The development comprises the Radisson Blu Hotel, residential apartments and penthouses.
According to dhk associate director, Brinley Pritchard, the apartments and penthouses will be ready for occupation by the end of October 2016, with the Radisson Blu and three bedroom penthouses following later in the year.
Current construction is proceeding over several floors in a staged programme, with estimated completion dates also staged over three months, beginning in June 2016 with four floors, another four floors from July and the final three floors from August.
Juan Bernicchi, director of Bernicchi Architects says converting the building into more private and comfortable living spaces has been a key challenge given the nature of the city offices which are often noisy due to their direct interface with surrounding activities.
“We’ve worked closely with our engineers to achieve the ultimate comfort within the apartments,” says Bernicchi.

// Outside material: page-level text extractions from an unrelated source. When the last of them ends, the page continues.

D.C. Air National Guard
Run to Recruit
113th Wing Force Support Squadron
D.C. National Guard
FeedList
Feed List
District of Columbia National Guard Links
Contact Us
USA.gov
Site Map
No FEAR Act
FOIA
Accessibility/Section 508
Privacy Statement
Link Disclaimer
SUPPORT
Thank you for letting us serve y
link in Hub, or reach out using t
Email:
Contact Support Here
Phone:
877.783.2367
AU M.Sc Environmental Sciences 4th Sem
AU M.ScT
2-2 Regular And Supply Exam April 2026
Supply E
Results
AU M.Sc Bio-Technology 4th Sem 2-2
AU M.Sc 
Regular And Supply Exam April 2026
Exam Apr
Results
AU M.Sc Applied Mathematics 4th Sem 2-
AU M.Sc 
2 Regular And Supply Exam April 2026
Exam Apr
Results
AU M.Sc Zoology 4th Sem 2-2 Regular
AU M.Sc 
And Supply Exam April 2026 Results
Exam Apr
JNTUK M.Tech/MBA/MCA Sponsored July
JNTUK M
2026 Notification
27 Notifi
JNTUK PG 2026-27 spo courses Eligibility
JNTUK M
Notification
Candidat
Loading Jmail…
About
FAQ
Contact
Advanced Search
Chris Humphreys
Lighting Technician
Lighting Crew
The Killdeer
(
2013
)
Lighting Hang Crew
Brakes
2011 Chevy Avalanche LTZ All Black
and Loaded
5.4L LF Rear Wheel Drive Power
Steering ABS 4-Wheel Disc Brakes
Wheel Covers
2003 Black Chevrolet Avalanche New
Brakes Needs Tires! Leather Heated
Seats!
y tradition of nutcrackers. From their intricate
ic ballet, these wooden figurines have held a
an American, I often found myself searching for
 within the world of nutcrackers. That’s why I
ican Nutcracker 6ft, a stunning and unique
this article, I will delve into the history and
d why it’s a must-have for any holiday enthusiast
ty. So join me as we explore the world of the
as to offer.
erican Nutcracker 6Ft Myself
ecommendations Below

Construction group JW Hugo has confirmed initial demolishing and are already on the ground working on nine floors and building walls in a bid to complete the first fix services which include heating, ventilation and air conditioning, plumbing, fire and mechanical work.
Hugo says that apart from the shell of the building and the lifts, all aspects of the apartments will be newly built with services being stripped before they can start from scratch on the new apartment layout.
Murray & Roberts, which built the original high-rise in the early 1990s, is the same firm undertaking the construction of the Radisson Blue Hotel.
Murray & Roberts’ Dave Heron says no major modifications will be required to accommodate the hotel requirements. He concludes that the basic services namely water, air conditioning and electricity are already in place to meet most of the new requirements.